La scelta di unirsi in matrimonio, sta spaventando, per certi versi, i giovani, che tardano a prendere la decisione, preferendo una convivenza senza “vincoli”. Sempre più spesso, le coppie, tardano a prendere anche in considerazione l’idea di allargare la famiglia, con l’arrivo di un bambino. Se, un tempo, le famiglie erano molto numerose, oggi sono sempre di più, le famiglie con un solo figlio,o al massimo due.
Come è cambiata la cura dei figli, oggi? Cito solamente tre punti, esemplificativi, ma lascio al lettore, lo spazio per una riflessione personale:
-La balìa è stata sostituita con la baby sitter (alla quale si delega, gran parte dell’educazione) e con i dispositivi elettronici (smartphone, tablet, in grado di intrattenere il bambino, consentendo al genitore, una maggiore libertà)
-La mancanza del latte, nella mamma, con il latte in polvere (che alcuni medici, talvolta preferiscono)
-Il tempo che si con-divide insieme, è sempre meno (vuoi per i turni al lavoro ecc..)

Sempre più spesso, nelle nostre famiglie, è presente un amico a quattro zampe, sia esso un cane, un coniglio, un gatto, un criceto ecc.., Su di lui, poniamo, a volte, maggiori attenzioni rispetto a nostro figlio. L’animale deve essere un amico fedele, sicuramente importantissimo nella vita delle persone, in particolar modo nella crescita, ma non deve sostituire il figlio, in termini di attenzioni, che, sembra essere lasciato in secondo piano.

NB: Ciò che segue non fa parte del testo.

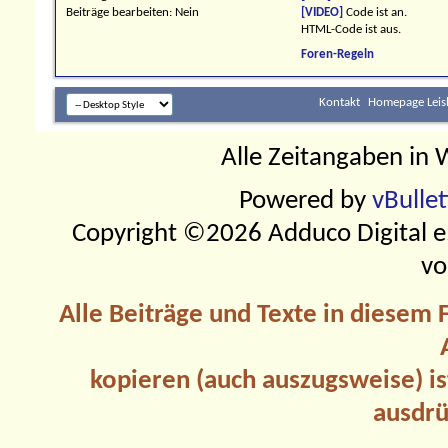
Beiträge bearbeiten:
Nein
[VIDEO]
Code ist
an
.
HTML-Code ist
aus
.
Foren-Regeln
Kontakt
Homepage Leis
Alle Zeitangaben in W
Powered by
vBulle
Copyright ©2026 Adduco Digital e.K
vo
Alle Beiträge und Texte in diesem
kopieren (auch auszugsweise) is
ausdrü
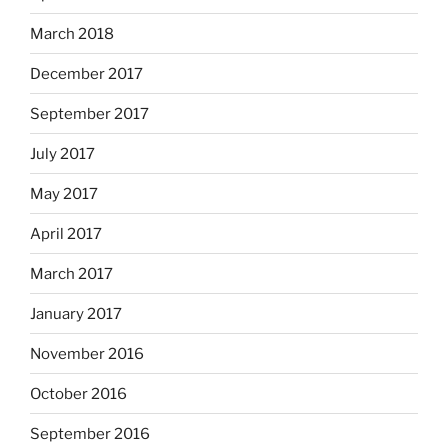
March 2018
December 2017
September 2017
July 2017
May 2017
April 2017
March 2017
January 2017
November 2016
October 2016
September 2016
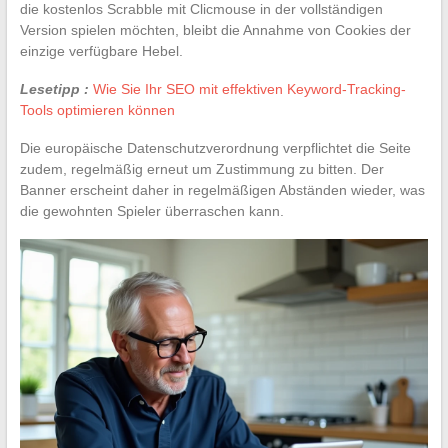
die kostenlos Scrabble mit Clicmouse in der vollständigen
Version spielen möchten, bleibt die Annahme von Cookies der
einzige verfügbare Hebel.
Lesetipp :
Wie Sie Ihr SEO mit effektiven Keyword-Tracking-
Tools optimieren können
Die europäische Datenschutzverordnung verpflichtet die Seite
zudem, regelmäßig erneut um Zustimmung zu bitten. Der
Banner erscheint daher in regelmäßigen Abständen wieder, was
die gewohnten Spieler überraschen kann.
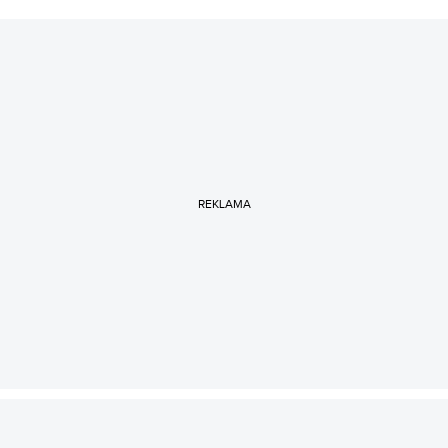
REKLAMA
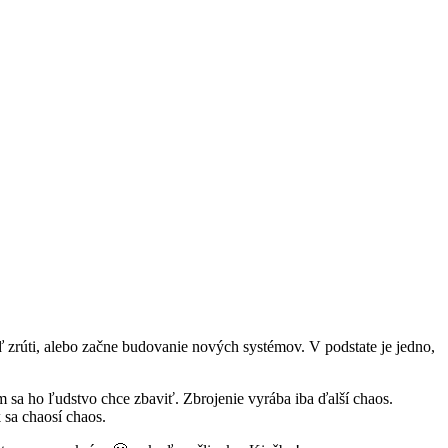
ď zrúti, alebo začne budovanie nových systémov. V podstate je jedno,
 ho ľudstvo chce zbaviť. Zbrojenie vyrába iba ďalší chaos.
 sa chaosí chaos.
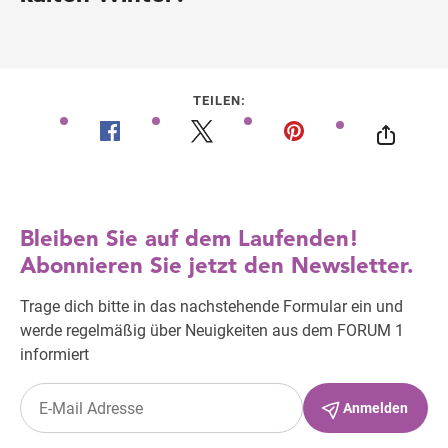
TEILEN:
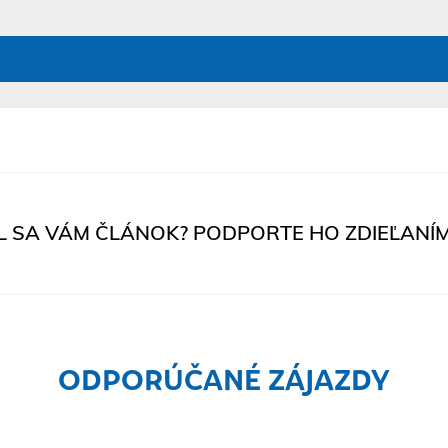
L SA VÁM ČLÁNOK? PODPORTE HO ZDIEĽANÍM
ODPORÚČANÉ ZÁJAZDY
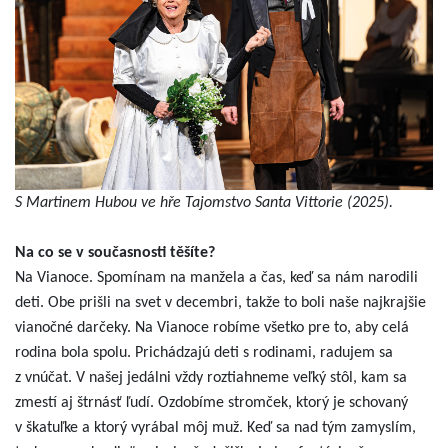
S Martinem Hubou ve hře Tajomstvo Santa Vittorie (2025).
Na co se v současnosti těšíte?
Na Vianoce. Spomínam na manžela a čas, keď sa nám narodili
deti. Obe prišli na svet v decembri, takže to boli naše najkrajšie
vianočné darčeky. Na Vianoce robíme všetko pre to, aby celá
rodina bola spolu. Prichádzajú deti s rodinami, radujem sa
z vnúčat. V našej jedálni vždy roztiahneme veľký stôl, kam sa
zmestí aj štrnásť ľudí. Ozdobíme stromček, ktorý je schovaný
v škatuľke a ktorý vyrábal môj muž. Keď sa nad tým zamyslím,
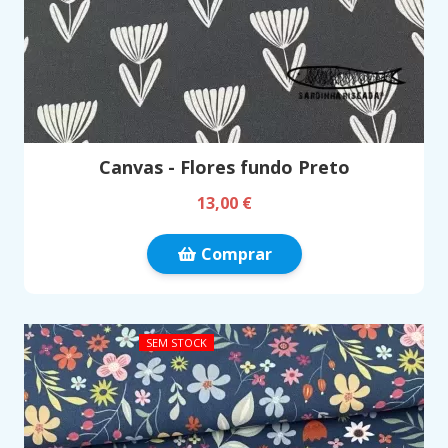
Canvas - Flores fundo Preto
13,00 €
Comprar
SEM STOCK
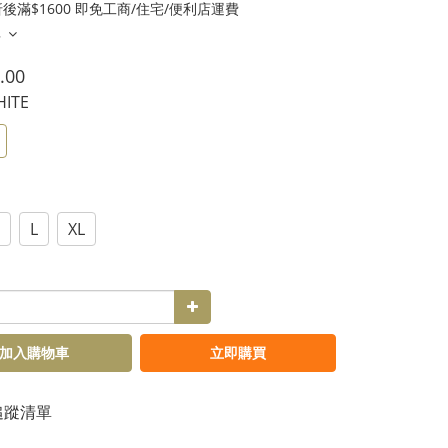
後滿$1600 即免工商/住宅/便利店運費
多
.00
HITE
L
XL
加入購物車
立即購買
追蹤清單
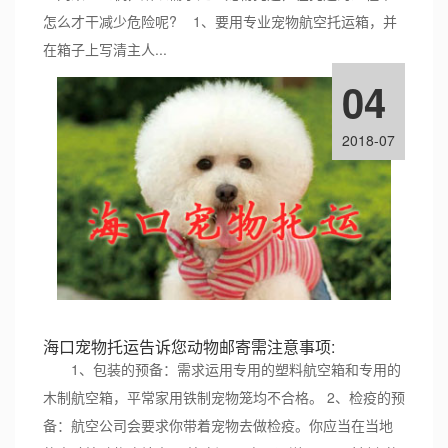
怎么才干减少危险呢? 1、要用专业宠物航空托运箱，并
在箱子上写清主人...
04
2018-07
海口宠物托运告诉您动物邮寄需注意事项:
1、包装的预备：需求运用专用的塑料航空箱和专用的
木制航空箱，平常家用铁制宠物笼均不合格。 2、检疫的预
备：航空公司会要求你带着宠物去做检疫。你应当在当地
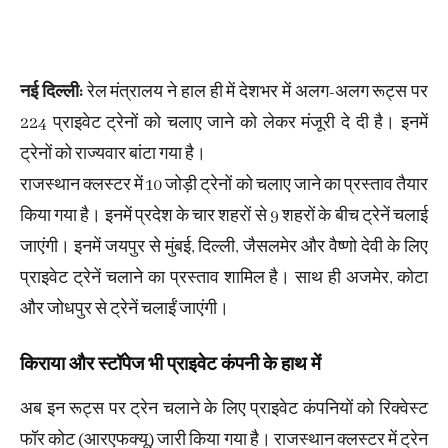
नई दिल्ली:
रेल मंत्रालय ने हाल ही में देशभर में अलग-अलग रूट्स पर
224 प्राइवेट ट्रेनों को चलाए जाने को लेकर मंजूरी दे दी है। इनमें
ट्रेनों को राज्यवार बांटा गया है।
राजस्थान क्लस्टर में 10 जोड़ी ट्रेनों को चलाए जाने का प्रस्ताव तैयार
किया गया है। इनमें प्रदेश के चार शहरों से 9 शहरों के बीच ट्रेनें चलाई
जाएंगी। इनमें जयपुर से मुंबई, दिल्ली, जैसलमेर और वैष्णो देवी के लिए
प्राइवेट ट्रेनें चलाने का प्रस्ताव शामिल है। साथ ही अजमेर, कोटा
और जोधपुर से ट्रेनें चलाईं जाएंगी।
किराया और स्टॉपेज भी प्राइवेट कंपनी के हाथ में
अब इन रूट्स पर ट्रेन चलाने के लिए प्राइवेट कंपनियों को रिक्वेस्ट
फॉर कोट (आरएफक्यू) जारी किया गया है। राजस्थान क्लस्टर में ट्रेन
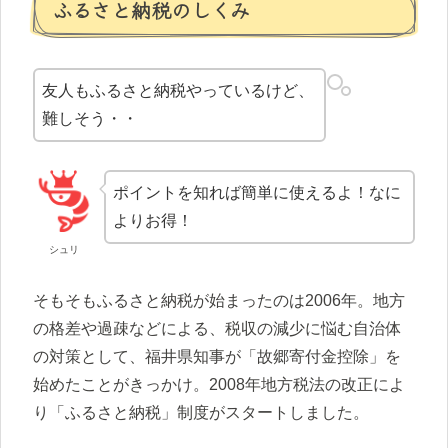
ふるさと納税のしくみ
友人もふるさと納税やっているけど、
難しそう・・
ポイントを知れば簡単に使えるよ！なに
よりお得！
シュリ
そもそもふるさと納税が始まったのは2006年。地方
の格差や過疎などによる、税収の減少に悩む自治体
の対策として、福井県知事が「故郷寄付金控除」を
始めたことがきっかけ。2008年地方税法の改正によ
り「ふるさと納税」制度がスタートしました。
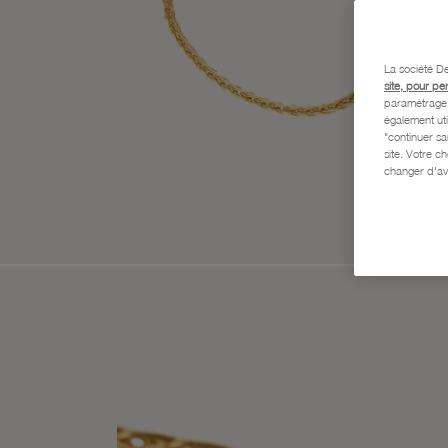
La société De
site, pour pe
paramétrage e
également uti
"continuer s
site. Votre c
changer d'av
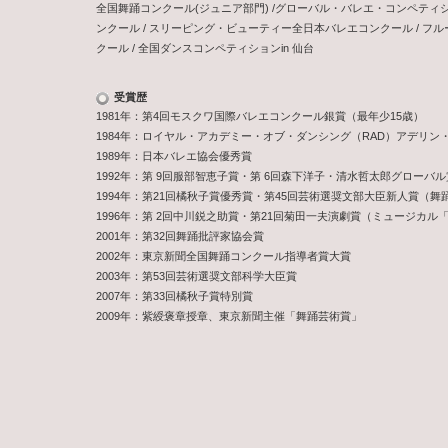
全国舞踊コンクール(ジュニア部門) /グローバル・バレエ・コンペティション
ンクール / スリーピング・ビューティー全日本バレエコンクール / フル
クール / 全国ダンスコンペティションin 仙台
受賞歴
1981年：第4回モスクワ国際バレエコンクール銀賞（最年少15歳）
1984年：ロイヤル・アカデミー・オブ・ダンシング（RAD）アデリン
1989年：日本バレエ協会優秀賞
1992年：第 9回服部智恵子賞・第 6回森下洋子・清水哲太郎グローバル
1994年：第21回橘秋子賞優秀賞・第45回芸術選奨文部大臣新人賞（舞
1996年：第 2回中川鋭之助賞・第21回菊田一夫演劇賞（ミュージカ
2001年：第32回舞踊批評家協会賞
2002年：東京新聞全国舞踊コンクール指導者賞大賞
2003年：第53回芸術選奨文部科学大臣賞
2007年：第33回橘秋子賞特別賞
2009年：紫綬褒章授章、東京新聞主催「舞踊芸術賞」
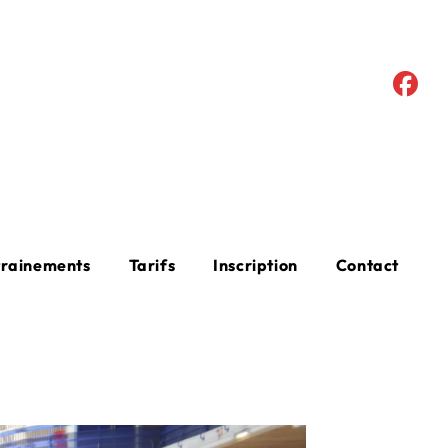
trainements
Tarifs
Inscription
Contact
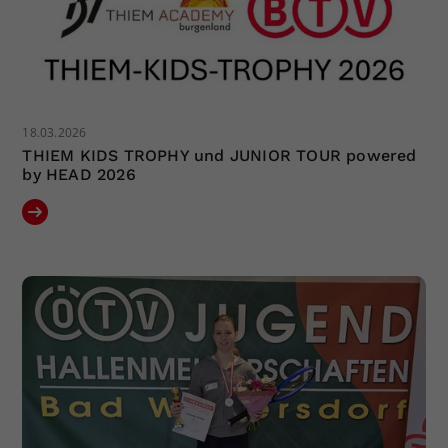
18.03.2026
THIEM KIDS TROPHY und JUNIOR TOUR powered
by HEAD 2026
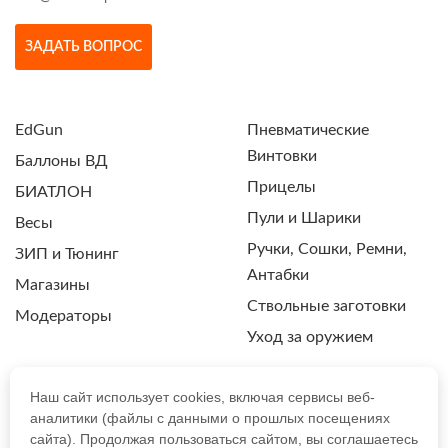
ЗАДАТЬ ВОПРОС
EdGun
Пневматические
Винтовки
Баллоны ВД
Прицелы
БИАТЛОН
Пули и Шарики
Весы
Ручки, Сошки, Ремни,
ЗИП и Тюнинг
Антабки
Магазины
Ствольные заготовки
Модераторы
Уход за оружием
Наш сайт использует cookies, включая сервисы веб-
аналитики (файлы с данными о прошлых посещениях
ПОЛИТИКА КОНФИДЕНЦИАЛЬНОСТИ
сайта). Продолжая пользоваться сайтом, вы соглашаетесь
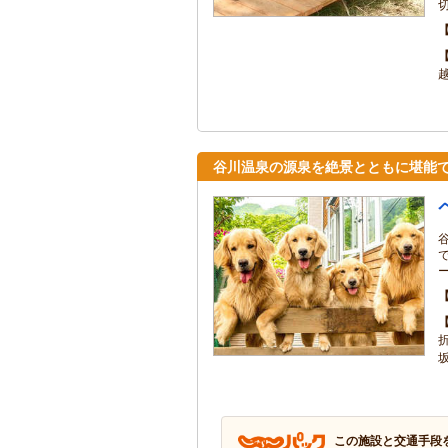
谷川温泉の源泉を絶景とともに堪能
この施設と交通手段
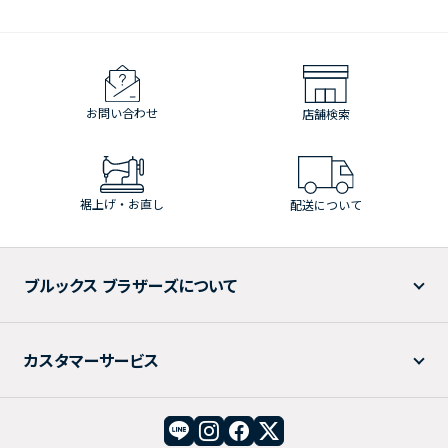
お問い合わせ
店舗検索
裾上げ・お直し
配送について
ブルックス ブラザーズについて
カスタマーサービス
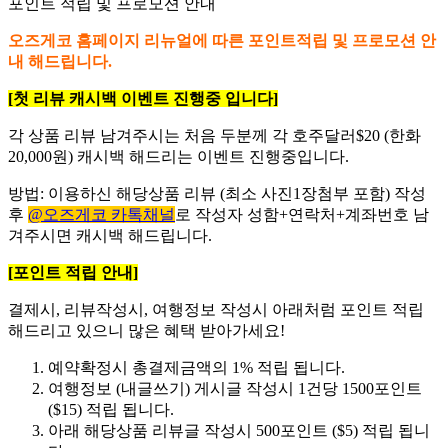
포인트 적립 및 프로모션 안내
오즈게코 홈페이지 리뉴얼에 따른 포인트적립 및 프로모션 안
내 해드립니다.
[첫 리뷰 캐시백 이벤트 진행중 입니다]
각 상품 리뷰 남겨주시는 처음 두분께 각 호주달러$20 (한화
20,000원) 캐시백 해드리는 이벤트 진행중입니다.
방법: 이용하신 해당상품 리뷰 (최소 사진1장첨부 포함) 작성
후
@오즈게코 카톡채널
로 작성자 성함+연락처+계좌번호 남
겨주시면 캐시백 해드립니다.
[포인트 적립 안내]
결제시, 리뷰작성시, 여행정보 작성시 아래처럼 포인트 적립
해드리고 있으니 많은 혜택 받아가세요!
예약확정시 총결제금액의 1% 적립 됩니다.
여행정보 (내글쓰기) 게시글 작성시 1건당 1500포인트
($15) 적립 됩니다.
아래 해당상품 리뷰글 작성시 500포인트 ($5) 적립 됩니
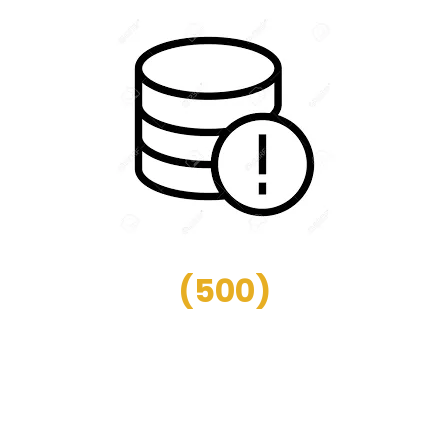
(
500
)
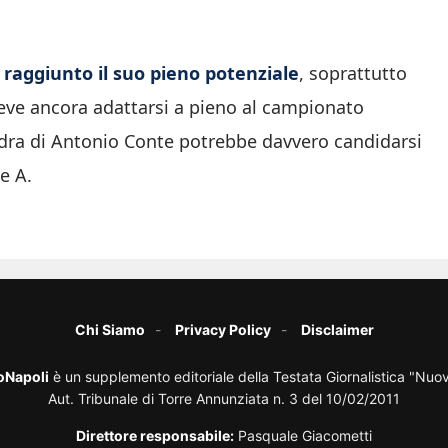
 raggiunto il suo pieno potenziale
, soprattutto
eve ancora adattarsi a pieno al campionato
adra di Antonio Conte potrebbe davvero candidarsi
e A.
Chi Siamo
Privacy Policy
Disclaimer
oNapoli
è un supplemento editoriale della Testata Giornalistica "Nuo
Aut. Tribunale di Torre Annunziata n. 3 del 10/02/2011
Direttore responsabile:
Pasquale Giacometti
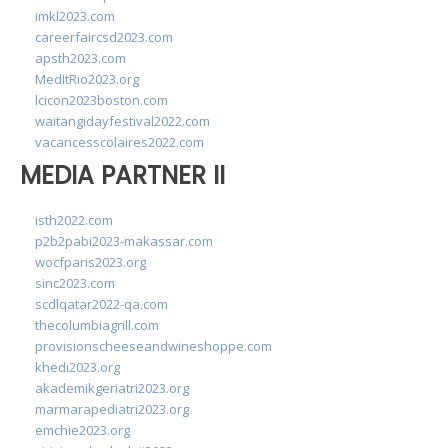
imkl2023.com
careerfaircsd2023.com
apsth2023.com
MedItRio2023.org
lcicon2023boston.com
waitangidayfestival2022.com
vacancesscolaires2022.com
MEDIA PARTNER II
isth2022.com
p2b2pabi2023-makassar.com
wocfparis2023.org
sinc2023.com
scdlqatar2022-qa.com
thecolumbiagrill.com
provisionscheeseandwineshoppe.com
khedi2023.org
akademikgeriatri2023.org
marmarapediatri2023.org
emchie2023.org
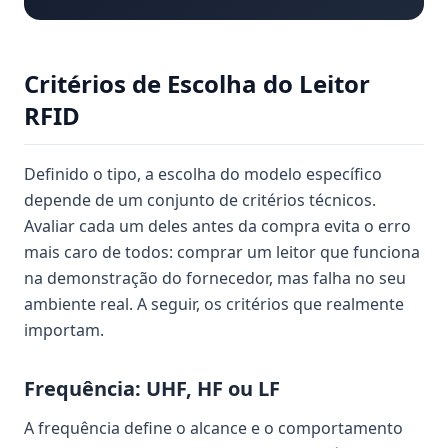
Critérios de Escolha do Leitor
RFID
Definido o tipo, a escolha do modelo específico
depende de um conjunto de critérios técnicos.
Avaliar cada um deles antes da compra evita o erro
mais caro de todos: comprar um leitor que funciona
na demonstração do fornecedor, mas falha no seu
ambiente real. A seguir, os critérios que realmente
importam.
Frequência: UHF, HF ou LF
A frequência define o alcance e o comportamento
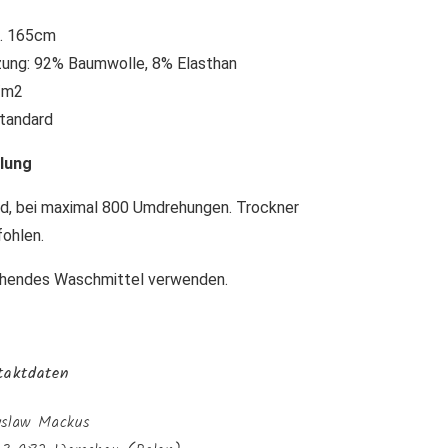
a. 165cm
ng: 92% Baumwolle, 8% Elasthan
/m2
tandard
lung
d, bei maximal 800 Umdrehungen. Trockner
fohlen.
ichendes Waschmittel verwenden.
ntaktdaten
yslaw Mackus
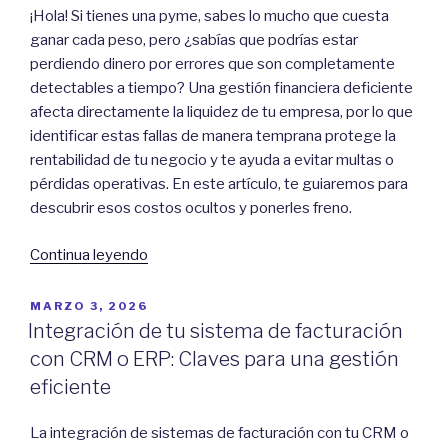
el
¡Hola! Si tienes una pyme, sabes lo mucho que cuesta
mejor
ganar cada peso, pero ¿sabías que podrías estar
software
perdiendo dinero por errores que son completamente
para
detectables a tiempo? Una gestión financiera deficiente
pymes
afecta directamente la liquidez de tu empresa, por lo que
sin
identificar estas fallas de manera temprana protege la
perder
rentabilidad de tu negocio y te ayuda a evitar multas o
dinero”
pérdidas operativas. En este artículo, te guiaremos para
descubrir esos costos ocultos y ponerles freno.
“Cómo
Continua leyendo
Descubrir
Errores
POSTED
MARZO 3, 2026
ON
que
Integración de tu sistema de facturación
Están
con CRM o ERP: Claves para una gestión
Costando
eficiente
Dinero
a
La integración de sistemas de facturación con tu CRM o
tu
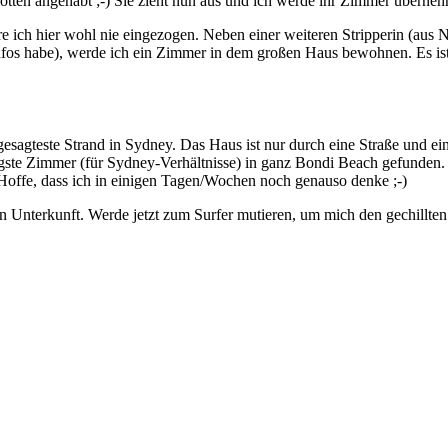
otten angehabt ;-) Sie zieht nun aus und ich werde ihr Zimmer überne
 hier wohl nie eingezogen. Neben einer weiteren Stripperin (aus Neus
os habe), werde ich ein Zimmer in dem großen Haus bewohnen. Es ist n
esagteste Strand in Sydney. Das Haus ist nur durch eine Straße und e
tigste Zimmer (für Sydney-Verhältnisse) in ganz Bondi Beach gefunde
Hoffe, dass ich in einigen Tagen/Wochen noch genauso denke ;-)
n Unterkunft. Werde jetzt zum Surfer mutieren, um mich den gechillten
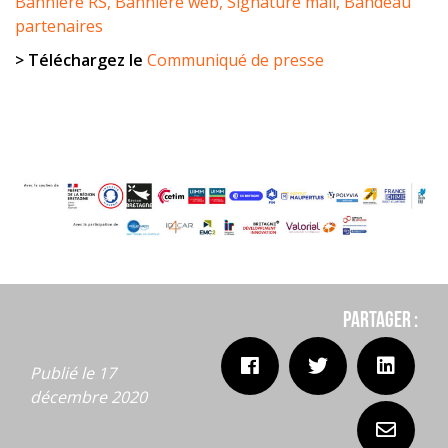
Bannière RS,
Bannière web,
Signature mail,
Bandeau
partenaires
> Téléchargez le
Communiqué de presse
Partager :
Publié le 17
décembre 2020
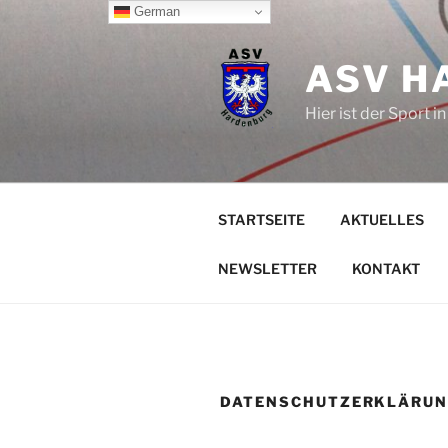
Zum
German
Inhalt
springen
ASV H
Hier ist der Sport 
STARTSEITE
AKTUELLES
NEWSLETTER
KONTAKT
DATENSCHUTZERKLÄRU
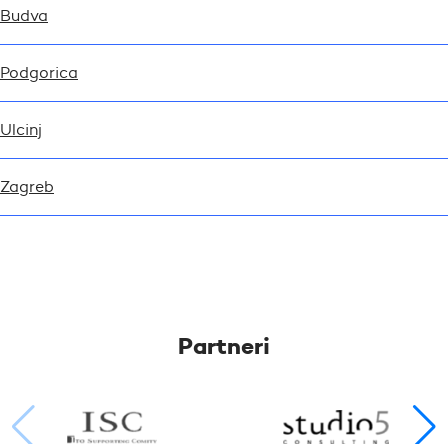
Budva
Podgorica
Ulcinj
Zagreb
Partneri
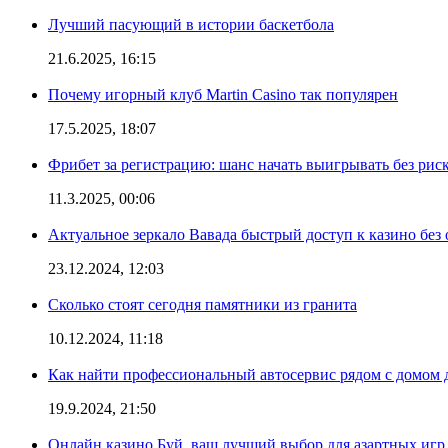
Лучший пасующий в истории баскетбола
21.6.2025, 16:15
Почему игорный клуб Martin Casino так популярен
17.5.2025, 18:07
Фрибет за регистрацию: шанс начать выигрывать без рис
11.3.2025, 00:06
Актуальное зеркало Вавада быстрый доступ к казино без
23.12.2024, 12:03
Сколько стоят сегодня памятники из гранита
10.12.2024, 11:18
Как найти профессиональный автосервис рядом с домом 
19.9.2024, 21:50
Онлайн казино Буй, ваш лучший выбор для азартных игр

Nelle nostre comunità, vi sono sempre meno occasioni di aggregazione in luoghi come le piazze, storicamente punto centrale di ritrovo delle persone. Le tradizioni popolari hanno perso, nel tempo, importanza. Seppur qualche amministrazione comunale, pro loco ecc, cerchi di mantenere vive le tradizioni locali, purtroppo le persone che aderiscono a tali iniziative, sono coloro che le hanno tramandate, ma le giovani generazioni, sembrano poco interessate alla conoscenza di queste storie popolari.

La nostra società è di tipo individualista,al contrario di un tempo, e oggi, con l’avvento delle consolle e dei videogiochi, stiamo assistendo  ad un ritiro sociale sempre maggiore dei ragazzi, che si rinchiudono nella propria stanza, creandosi un mondo parallelo, che li porta all’interno del fenomeno giapponese, chiamato “hikikomori”, che in Italia, sta spopolando.


Nel tempo delle festività, recuperiamo il valore della famiglia, assaporiamo le tradizioni e condividiamo il nostro tempo, per scoprire nuovamente, quanto importante è il dono della famiglia e ringraziamo ciascun familiare,per la sua presenza. Accorciamo le eventuali distanze e assaporiamo la bellezza delle nostre origini.